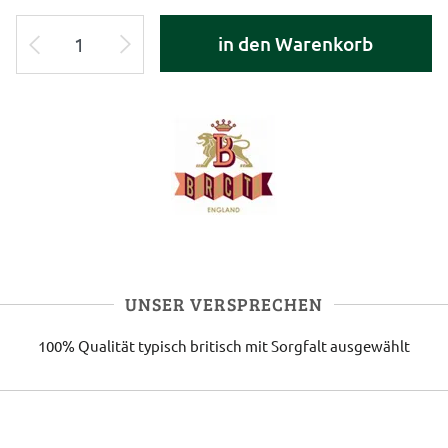
in den Warenkorb
UNSER VERSPRECHEN
100% Qualität
typisch britisch
mit Sorgfalt ausgewählt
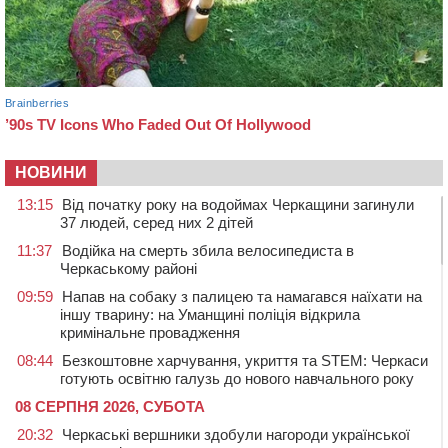
НОВИНИ
13:15
Від початку року на водоймах Черкащини загинули
37 людей, серед них 2 дітей
11:37
Водійка на смерть збила велосипедиста в
Черкаському районі
09:59
Напав на собаку з палицею та намагався наїхати на
іншу тварину: на Уманщині поліція відкрила
кримінальне провадження
08:44
Безкоштовне харчування, укриття та STEM: Черкаси
готують освітню галузь до нового навчального року
08 СЕРПНЯ 2026, СУБОТА
20:32
Черкаські вершники здобули нагороди української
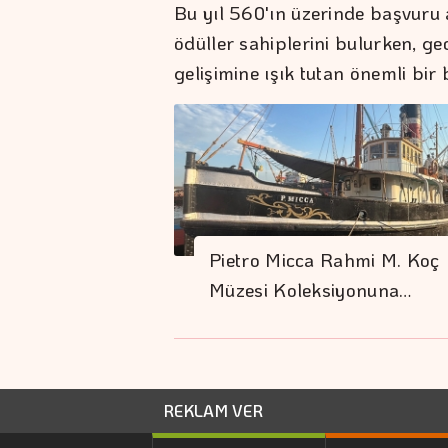
Bu yıl 560'ın üzerinde başvuru 
ödüller sahiplerini bulurken, gec
gelişimine ışık tutan önemli bi
Pietro Micca Rahmi M. Koç
Müzesi Koleksiyonuna…
REKLAM VER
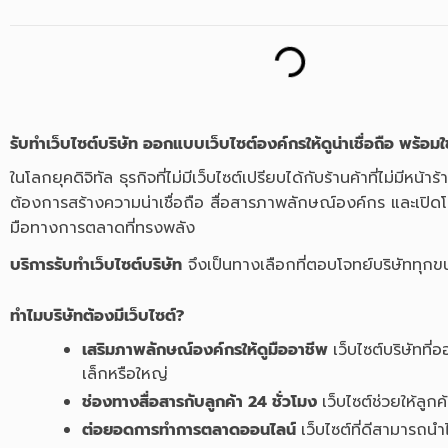
รับทำเว็บไซต์บริษัท ออกแบบเว็บไซต์องค์กรให้ดูน่าเชื่อถือ พร้อมใ
ในโลกยุคดิจิทัล ธุรกิจที่ไม่มีเว็บไซต์เปรียบได้กับร้านค้าที่ไม่มี
ต้องการสร้างความน่าเชื่อถือ สื่อสารภาพลักษณ์องค์กร และเปิดโอก
มือทางการตลาดที่ทรงพลัง
บริการรับทำเว็บไซต์บริษัท
จึงเป็นทางเลือกที่ตอบโจทย์บริษัททุกข
ทำไมบริษัทต้องมีเว็บไซต์?
เสริมภาพลักษณ์องค์กรให้ดูมืออาชีพ
เว็บไซต์บริษัทที
เล็กหรือใหญ่
ช่องทางสื่อสารกับลูกค้า 24 ชั่วโมง
เว็บไซต์ช่วยให้ลู
ต่อยอดการทำการตลาดออนไลน์
เว็บไซต์ที่ดีสามาร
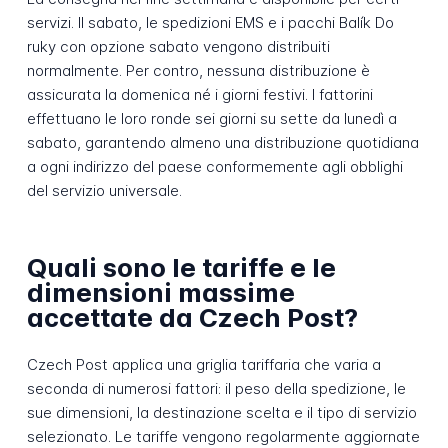
servizi. Il sabato, le spedizioni EMS e i pacchi Balík Do
ruky con opzione sabato vengono distribuiti
normalmente. Per contro, nessuna distribuzione è
assicurata la domenica né i giorni festivi. I fattorini
effettuano le loro ronde sei giorni su sette da lunedì a
sabato, garantendo almeno una distribuzione quotidiana
a ogni indirizzo del paese conformemente agli obblighi
del servizio universale.
Quali sono le tariffe e le
dimensioni massime
accettate da Czech Post?
Czech Post applica una griglia tariffaria che varia a
seconda di numerosi fattori: il peso della spedizione, le
sue dimensioni, la destinazione scelta e il tipo di servizio
selezionato. Le tariffe vengono regolarmente aggiornate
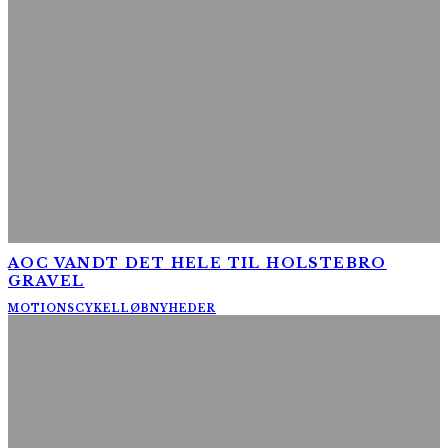
AOC VANDT DET HELE TIL HOLSTEBRO
GRAVEL
MOTIONSCYKELLØB
NYHEDER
□ □ □ □ □
#### Description of the task
Write out all the entries word for word, but drop the pictures.

#### Answer box
in den Warenkorb
UNSER VERSPRECHEN
100% Qualität
typisch britisch
mit Sorgfalt ausgewählt
НОВИНИ
13:15
Від початку року на водоймах Черкащини загинули
37 людей, серед них 2 дітей
11:37
Водійка на смерть збила велосипедиста в
Черкаському районі
09:59
Напав на собаку з палицею та намагався наїхати на
іншу тварину: на Уманщині поліція відкрила
кримінальне провадження
08:44
Безкоштовне харчування, укриття та STEM: Черкаси
готують освітню галузь до нового навчального року
08 СЕРПНЯ 2026, СУБОТА
20:32
Черкаські вершники здобули нагороди української
Bu yıl 560'ın üzerinde başvuru 
ödüller sahiplerini bulurken, gec
gelişimine ışık tutan önemli bi
Pietro Micca Rahmi M. Koç
Müzesi Koleksiyonuna…
REKLAM VER
รับทำเว็บไซต์บริษัท ออกแบบเว็บไซต์องค์กรให้ดูน่าเชื่อถือ พร้อมใ
ในโลกยุคดิจิทัล ธุรกิจที่ไม่มีเว็บไซต์เปรียบได้กับร้านค้าที่ไม่มี
ต้องการสร้างความน่าเชื่อถือ สื่อสารภาพลักษณ์องค์กร และเปิดโอก
มือทางการตลาดที่ทรงพลัง
บริการรับทำเว็บไซต์บริษัท
จึงเป็นทางเลือกที่ตอบโจทย์บริษัททุกข
ทำไมบริษัทต้องมีเว็บไซต์?
เสริมภาพลักษณ์องค์กรให้ดูมืออาชีพ
เว็บไซต์บริษัทที
เล็กหรือใหญ่
ช่องทางสื่อสารกับลูกค้า 24 ชั่วโมง
เว็บไซต์ช่วยให้ลู
ต่อยอดการทำการตลาดออนไลน์
เว็บไซต์ที่ดีสามาร
servizi. Il sabato, le spedizioni EMS e i pacchi Balík Do
ruky con opzione sabato vengono distribuiti
normalmente. Per contro, nessuna distribuzione è
assicurata la domenica né i giorni festivi. I fattorini
effettuano le loro ronde sei giorni su sette da lunedì a
sabato, garantendo almeno una distribuzione quotidiana
a ogni indirizzo del paese conformemente agli obblighi
del servizio universale.
Quali sono le tariffe e le
dimensioni massime
accettate da Czech Post?
Czech Post applica una griglia tariffaria che varia a
seconda di numerosi fattori: il peso della spedizione, le
sue dimensioni, la destinazione scelta e il tipo di servizio
selezionato. Le tariffe vengono regolarmente aggiornate
AOC VANDT DET HELE TIL HOLSTEBRO
GRAVEL
MOTIONSCYKELLØB
NYHEDER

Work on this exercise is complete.